A space was set aside for a site museum when the archeological site opened to the public in 1994, but there were no finds yet to display. The existence of a collection of objects taken from the Cantona site and kept in the town of Tepeyahualco was known about. It was in the keeping of the family of Juventino Limón, who many years previous to the arrival of INAH had carried out his own excavations of the site. The result was a “collection” which he displayed in the living room of his house, despite the fact it had never been properly inventoried by INAH. The archeological project decided not to ask for this collection and to leave the building of the museum until later on.

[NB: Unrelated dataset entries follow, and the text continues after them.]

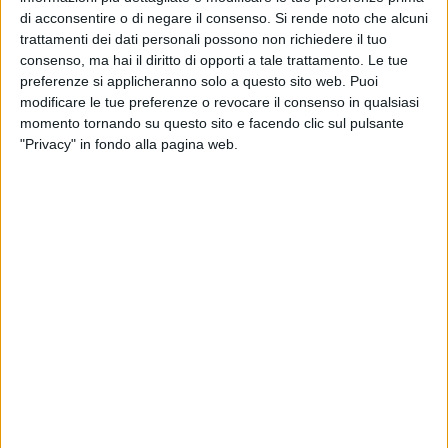
L'indagine ha messo in luce le caratteristiche dell'apparato
di acconsentire o di negare il consenso.
Si rende noto che alcuni
industriale dell'intero territorio metropolitano testimoniando
trattamenti dei dati personali possono non richiedere il tuo
il profilo di un sistema produttivo multisettoriale,
consenso, ma hai il diritto di opporti a tale trattamento. Le tue
territorialmente distribuito fra il capoluogo, il Comune di
preferenze si applicheranno solo a questo sito web. Puoi
Modugno e altri grandi centri come Molfetta, Corato,
modificare le tue preferenze o revocare il consenso in qualsiasi
Altamura, Rutigliano, Putignano, Monopoli - resiliente ed
momento tornando su questo sito e facendo clic sul pulsante
"Privacy" in fondo alla pagina web.
export-oriented, fortemente attrattivo di nuovi investimenti
esterni, con significative presenze non solo di big player
italiani ed esteri ma anche di cluster di Pmi locali, spesso
collegate in supply chain con industrie trainanti, localizzate
non solo nel Barese ma anche nel Nord e all'estero.
Il report, presentato dal professor Federico Pirro, ha subito
indicato, secondo i dati Istat 2020, i principali aggregati
territoriali di contabilità nazionale divisi per provincia in cui
Bari figura al quattordicesimo posto in Italia, al primo in
Puglia, al secondo nel Mezzogiorno alle spalle della Città
metropolitana di Napoli e al primo posto lungo la dorsale
adriatica. Appare evidente che il settore industriale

Each year since the opening of the site, the archeological project with its team of specialists directed by Ángel García Cook has continued to work seasons on site and over time it has rescued an immense number of pieces made from different materials, including ceramics, stone, obsidian and the remains of bone.
As a result the need for a museum at the archeological site was discussed again in 2002, and at the same time it was determined that Cantona required the basic infrastructure to run the site properly, such as a road, electrical power, water, site security, a discrete area for the services unit and a materials store. The ultimate objective was to build a site museum.
The architectural plan consists of two single-story buildings separated by a corridor, one for the exhibition galleries and the other for the administrative offices.
C.P. 73990, Tepeyahualco, Puebla, México.
Coming from the city of Puebla or from Xalapa, take the 140D Amozoc-Perote road and, at the Cantona toll, join a secondary road for 4 km to reach the archeological site (it is approximately 90 km or one hour 15 minutes from both cities).